### Description of the task:
Leave the pictures aside. Retype exactly the lines from the top of the data below through the one holding "žene između dva".

(Stored entries)
•••••

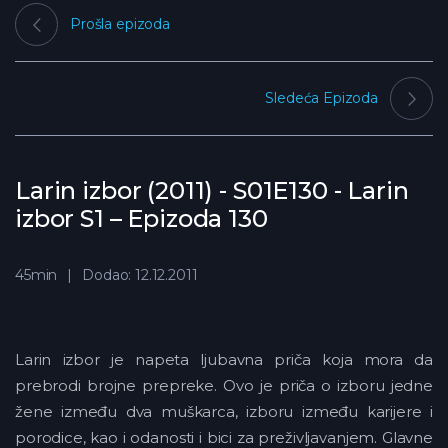
Prošla epizoda
Sledeća Epizoda
Larin izbor (2011) - S01E130 - Larin
izbor S1 – Epizoda 130
45min
Dodao: 12.12.2011
Larin izbor je napeta ljubavna priča koja mora da
prebrodi brojne prepreke. Ovo je priča o izboru jedne
žene između dva muškarca, izboru između karijere i
porodice, kao i odanosti i bici za preživljavanjem. Glavne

•••••

### Answer to this exercise:
Prošla epizoda
Sledeća Epizoda
Larin izbor (2011) - S01E130 - Larin
izbor S1 – Epizoda 130
45min
Dodao: 12.12.2011
Larin izbor je napeta ljubavna priča koja mora da
prebrodi brojne prepreke. Ovo je priča o izboru jedne
žene između dva muškarca, izboru između karijere i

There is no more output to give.